A anoréxica sofre de uma vergonha proveniente não do olhar real dos outros, mas de um olhar específico e negativo projetado nestes outros por ela mesma. E a anoréxica vive, além da vergonha, a desconfiança. Uma paciente uma vez me disse que, depois de um certo contentamento, sentia ódio, desespero e uma forte cobrança quando, na época inicial de seu emagrecimento, alguém lhe dizia que ela estava magra, ou bonita. Pensava: “ele só pode estar mentindo, será que ninguém vê que não adianta, porque eu vejo que não é verdade. Preciso emagrecer, urgente”. Isso nos faz pensar em uma verdade ainda maior, que ultrapassa a questão da anorexia: não dá pra convencer alguém de que se realmente gosta dele, se a pessoa não se gosta. E é muito difícil romper com esse mecanismo. Talvez seja interessante pensar que, num mundo em que temos que conviver com o outro que nos olha, um sinal de saúde mental seria interpretar o olhar do outro de forma realista. Definitivamente, não é o caso da anoréxica.

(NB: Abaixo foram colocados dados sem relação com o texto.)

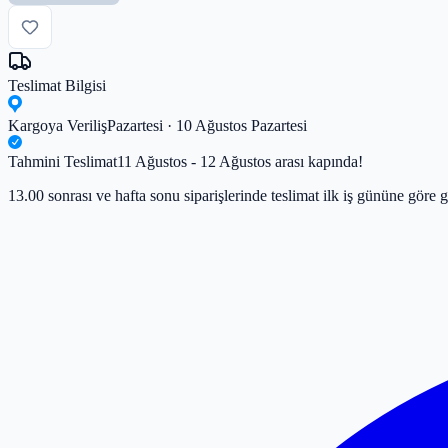
Teslimat Bilgisi
Kargoya Veriliş
Pazartesi · 10 Ağustos Pazartesi
Tahmini Teslimat
11 Ağustos - 12 Ağustos arası kapında!
13.00 sonrası ve hafta sonu siparişlerinde teslimat ilk iş gününe göre g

Seria, então, o nosso caso?
Apesar de serem padrões de pensamento típicos de pessoas com transtornos alimentares, muitas de nós apresentamos diversos raciocínios distorcidos, que interferem na importância que o corpo toma em nossas vidas. Por exemplo, quantas de nós não acreditamos que nossos problemas se devem à nossa aparência, o que reforça a crença de que uma dieta seria a solução? Imagino o valor que acaba tendo o corpo, já que nele está depositada a razão da infelicidade e frustração! Quantas de nós, muitas vezes, não fazemos interpretações egocêntricas de eventos impessoais, sentindo-nos, por exemplo, olhadas na rua por estarmos gordas ou vigiadas em tudo aquilo que comemos? Lê-se nessas interpretações: “sou percebida naquilo que tenho de pior, de mais vergonhoso”. Uma paciente uma vez colocou que a sensação de estar sendo olhada é tão forte, que às vezes vem mesmo quando ela está sozinha.
Quantas de nós não temos uma tendência a raciocinar em termos absolutos e extremos, e aí qualquer falha – comer algo que consideramos engordativo, por exemplo – é interpretada como total fracasso e perda de controle. Ou conseguimos o nosso intuito – um total controle de nossa fome e do nosso corpo – ou somos uma pessoa sem valor algum.
Muitas vezes há, também, uma valorização dos fracassos e desvalorização dos sucessos. Nossas conquistas são sempre insuficientes. Perceber a si como inadequado em domínios valorizados é traduzido em baixa auto-estima global e parece deixar o Eu “desprotegido” contra eventos estressantes.
Enfim... qual a nossa ilha pessoal?
Em que pensamentos, em que crenças disfuncionais estaríamos isolados?
Qual seria a nossa ponte para o continente?